» **Problem**:
Exactly reproduce each of the entries shown below.

Collected data:
[Start of section]

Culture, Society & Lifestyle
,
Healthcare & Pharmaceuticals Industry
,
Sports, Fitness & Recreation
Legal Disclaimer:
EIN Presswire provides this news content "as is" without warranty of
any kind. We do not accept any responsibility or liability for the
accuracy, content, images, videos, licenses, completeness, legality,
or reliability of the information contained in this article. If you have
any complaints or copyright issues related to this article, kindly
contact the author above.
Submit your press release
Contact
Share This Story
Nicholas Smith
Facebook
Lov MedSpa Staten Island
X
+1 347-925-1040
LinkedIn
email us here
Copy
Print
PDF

[End of section]

» **Output**:
Culture, Society & Lifestyle
,
Healthcare & Pharmaceuticals Industry
,
Sports, Fitness & Recreation
Legal Disclaimer:
EIN Presswire provides this news content "as is" without warranty of
any kind. We do not accept any responsibility or liability for the
accuracy, content, images, videos, licenses, completeness, legality,
or reliability of the information contained in this article. If you have
any complaints or copyright issues related to this article, kindly
contact the author above.
Submit your press release
Contact
Share This Story
Nicholas Smith
Facebook
Lov MedSpa Staten Island
X
+1 347-925-1040
LinkedIn
email us here
Copy
Print
PDF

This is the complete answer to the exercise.